Buxeda, Anna; Redondo-Pachón, Dolores; Pérez-Sáez, María José; Bartolomé, Álvaro; Mir, Marisa; Pascual-Dapena, Ana; Sans, Anna; Duran, Xavier; Crespo, Marta; Pascual, Julio.
Afiliação
  • Buxeda A; Department of Nephrology, Hospital del Mar, Barcelona, Spain.
  • Redondo-Pachón D; Department of Nephrology, Hospital del Mar, Barcelona, Spain.
  • Pérez-Sáez MJ; Department of Nephrology, Hospital del Mar, Barcelona, Spain.
  • Bartolomé Á; Department of Medicine, University Autonoma Barcelona, Barcelona, Spain.
  • Mir M; Department of Experimental and Health Sciences, University Pompeu-Fabra, Barcelona, Spain.
  • Pascual-Dapena A; Department of Nephrology, Hospital del Mar, Barcelona, Spain.
  • Sans A; Department of Medicine, University Autonoma Barcelona, Barcelona, Spain.
  • Duran X; Department of Experimental and Health Sciences, University Pompeu-Fabra, Barcelona, Spain.
  • Crespo M; Department of Medicine, University Autonoma Barcelona, Barcelona, Spain.
  • Pascual J; Department of Experimental and Health Sciences, University Pompeu-Fabra, Barcelona, Spain.
Oncotarget ; 10(33): 3114-3128, 2019 May 03.
Article em En | MEDLINE | ID: mdl-31139324
ABSTRACT
Kidney transplant (KT) recipients are at greater risk of developing some cancers than the general population. Moreover, cancer is the only cause of death that is currently increasing after kidney transplantation. We analyzed incidence, risk factors and characteristics of post-transplant malignancies (solid organ tumors and lymphoproliferative disorders) at our center in 925 KT recipients (1979-2014). Sex differences were particularly assessed. One hundred and eight patients (11.7%) developed solid organ tumors (76.9%) or lymphoma (23.1%). Twenty-one percent of patients who reached 20 years after KT developed cancer, with a median post-KT time to diagnosis of 7.4 years. Most common solid organs affected were lung (30.1%), prostate (10.8%), bladder (9.6%), and native kidney (7.2%). When analyzing standardized incidence ratios (SIR) by gender compared to the general population, relative risk was increased in women (SIR = 1.81; 95%CI, 1.28-2.45) but not significantly increased in men (SIR = 1.22; 0.95-2.52).
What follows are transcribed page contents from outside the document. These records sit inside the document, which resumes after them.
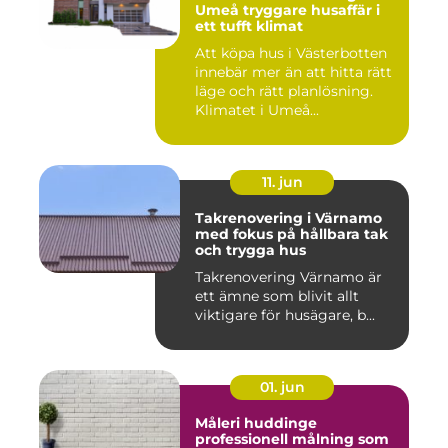
Umeå tryggare husaffär i
ett tufft klimat
Att köpa hus i Västerbotten
innebär mer än att hitta rätt
läge och rätt planlösning.
Klimatet i Umeå...
11. jun
Takrenovering i Värnamo
med fokus på hållbara tak
och trygga hus
Takrenovering Värnamo är
ett ämne som blivit allt
viktigare för husägare, b...
01. jun
Måleri huddinge
professionell målning som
Regarding specific types, gynecological (SIR = 11.6; 4.2-22.7) and lung (SIR = 10.0; 4.3-18.2) in women, and bladder (SIR = 16.3; 5.9-32.1) in men were the most affected locations. Thymoglobulin, a polyclonal antibody that has been used as an immunosuppressive agent in kidney transplantation over the last decades, was a significant risk factor for developing cancer in adjusted regression analysis [IRR = 1.62, 1.02-2.57; p = 0.041], and was associated with lower patient survival. Compared with the general population, the incidence of post-KT non-skin cancer is almost two-fold higher in women but not significantly higher in men. Lung is the most common solid organ affected. Thymoglobulin induction therapy is associated with a greater risk.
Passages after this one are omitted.